Segment Start: Material provided

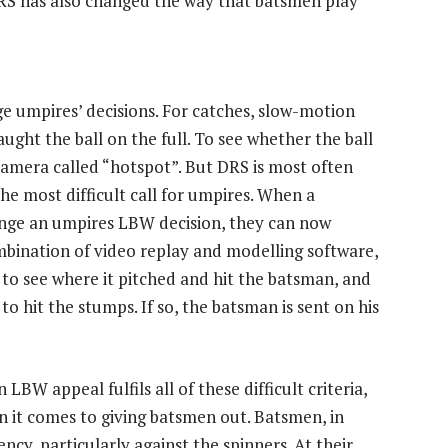
DRS has also changed the way that batsmen play
ge umpires’ decisions. For catches, slow-motion
ught the ball on the full. To see whether the ball
 camera called “hotspot”. But DRS is most often
he most difficult call for umpires. When a
lenge an umpires LBW decision, they can now
mbination of video replay and modelling software,
 to see where it pitched and hit the batsman, and
o hit the stumps. If so, the batsman is sent on his
BW appeal fulfils all of these difficult criteria,
n it comes to giving batsmen out. Batsmen, in
ncy, particularly against the spinners. At their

Segment End: Material provided

◆ **Work order**
Look through the entries, and return every line that the word "difficult" appears in.

◆ **Answer for the task**
he most difficult call for umpires. When a
BW appeal fulfils all of these difficult criteria,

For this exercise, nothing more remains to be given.